How much will $15bn IMF Loan really cost Iraq?

By Omar Sattar, for Al-Monitor. Any opinions expressed are those of the author, and do not necessarily reflect the views of Iraq Business News.

On May 19, Iraq signed an agreement with the International Monetary Fund (IMF) for a loan for as much as $15 billion over the next three years. Observers are wondering how Iraq will be able to repay the loan and meet the conditions imposed by creditors, which include various countries and the World Bank. One such condition is that Iraq must lift its oil and food subsidies.

The Iraqi Ministry of Finance said the IMF Stand-By Arrangement (SBA) will help Iraq in its battle against the Islamic State (IS) to liberate Iraqi territory, while also helping cut the budget deficit, which is projected at $25 billion, a figure that could worsen because of lower oil prices. The ministry said the loan will not affect government spending on social and health services, but rather it will bring about real financial and economic reform.

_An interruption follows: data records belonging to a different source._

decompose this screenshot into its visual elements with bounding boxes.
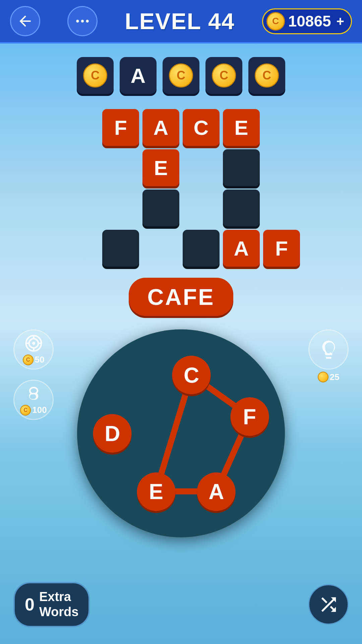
- cell-3-1: [102, 190, 139, 226]
- letter-d-node[interactable]: D: [93, 414, 132, 453]
- reward-tile-5: C: [248, 57, 285, 94]
- svg-point-1: [81, 20, 84, 22]
- cell-4-3: [183, 230, 220, 267]
- level-title: LEVEL 44: [125, 8, 235, 34]
- grid-row-3: [101, 188, 261, 228]
- letter-wheel: C F D E A: [77, 329, 285, 537]
- target-cost-coin: C: [23, 355, 34, 365]
- header: LEVEL 44 C 10865 +: [0, 0, 362, 44]
- cell-2-1: [102, 149, 139, 186]
- grid-row-2: E: [101, 148, 261, 188]
- svg-point-2: [86, 20, 88, 22]
- reward-row: C A C C C: [0, 57, 362, 94]
- menu-button[interactable]: [67, 6, 98, 36]
- grid-row-4: A F: [60, 228, 302, 268]
- bottom-area: 0 ExtraWords: [0, 582, 362, 627]
- hint-cost-coin: [318, 372, 328, 382]
- target-tool-cost: C 50: [23, 355, 45, 365]
- cell-2-2: E: [142, 149, 179, 186]
- shuffle-button[interactable]: [308, 584, 349, 625]
- target-tool-button[interactable]: C 50: [13, 329, 54, 370]
- cell-3-2: [142, 190, 179, 226]
- coin-display: C 10865 +: [262, 8, 352, 34]
- cell-2-4: [223, 149, 260, 186]
- crossword-grid: F A C E E A F: [0, 107, 362, 268]
- hint-cost: 25: [318, 372, 340, 382]
- cell-4-0: [62, 230, 99, 267]
- coin-plus: +: [337, 14, 344, 29]
- grid-row-1: F A C E: [101, 107, 261, 148]
- cell-1-3: C: [183, 109, 220, 146]
- reward-tile-3: C: [163, 57, 199, 94]
- cell-1-1: F: [102, 109, 139, 146]
- cell-4-1: [102, 230, 139, 267]
- letter-f-node[interactable]: F: [230, 397, 269, 436]
- cell-2-3: [183, 149, 220, 186]
- extra-words-label: ExtraWords: [39, 589, 79, 620]
- reward-coin-4: C: [212, 63, 236, 88]
- svg-point-0: [76, 20, 79, 22]
- hint-button[interactable]: [308, 329, 349, 370]
- reward-coin-5: C: [255, 63, 279, 88]
- cell-1-2: A: [142, 109, 179, 146]
- coin-amount: 10865: [288, 12, 331, 30]
- reward-tile-1: C: [77, 57, 114, 94]
- cell-3-3: [183, 190, 220, 226]
- svg-point-5: [32, 341, 35, 344]
- letter-e-node[interactable]: E: [137, 472, 175, 511]
- reward-coin-1: C: [83, 63, 107, 88]
- coin-icon: C: [266, 12, 285, 31]
- back-button[interactable]: [10, 6, 40, 36]
- reward-tile-4: C: [205, 57, 242, 94]
- brain-tool-button[interactable]: C 100: [13, 380, 54, 420]
- hint-cost-value: 25: [330, 372, 340, 382]
- reward-coin-3: C: [169, 63, 193, 88]
- left-tools: C 50 C 100: [13, 329, 54, 420]
- brain-cost-value: 100: [32, 405, 47, 415]
- reward-tile-2: A: [120, 57, 157, 94]
- cell-1-4: E: [223, 109, 260, 146]
- right-hint: 25: [308, 329, 349, 382]
- target-cost-value: 50: [35, 355, 45, 365]
- cell-4-4: A: [223, 230, 260, 267]
- letter-c-node[interactable]: C: [172, 356, 211, 394]
- extra-words-count: 0: [25, 594, 35, 614]
- brain-tool-cost: C 100: [20, 405, 47, 416]
- current-word-display: CAFE: [129, 278, 233, 316]
- brain-cost-coin: C: [20, 405, 31, 416]
- extra-words-button[interactable]: 0 ExtraWords: [13, 582, 90, 627]
- letter-a-node[interactable]: A: [197, 472, 236, 511]
- cell-3-4: [223, 190, 260, 226]
- controls-area: C 50 C 100 C F D E A: [0, 329, 362, 537]
- cell-4-5: F: [263, 230, 300, 267]
- cell-4-2: [142, 230, 179, 267]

Iraq's previous experience with the IMF doesn't encourage optimism. In 2004, the IMF imposed an economic reform package that required Iraq to privatize some sectors and raise fuel prices in exchange for reducing and rescheduling the country's Paris Club debt, estimated at $50 billion. Iraq failed to meet those conditions.

Sirhan Ahmed, a member of the parliamentary finance committee, told Al-Monitor the new IMF loan will only make things worse in the long run.

"Iraq does not need a loan from the IMF, as this loan will eventually turn into a set of conditions and dictations on the Iraqi economy. Instead of borrowing, the government should have resorted to retrenchment and issuing bonds while earnestly fighting corruption to address the budget deficit."

Majda al-Tamimi, another finance committee member, told Mawazin News on May 17 that the loan "will lead to corruption."

"The Central Bank's governor held meetings and negotiations concerning the IMF loan, knowing that he sells $126-$140 million from the state's treasury funds through currency auctions on a daily basis," she said, referring to the fact that funds are available, yet the bank's governor is using Iraqi money in buying and selling operations, not to support the budget deficit."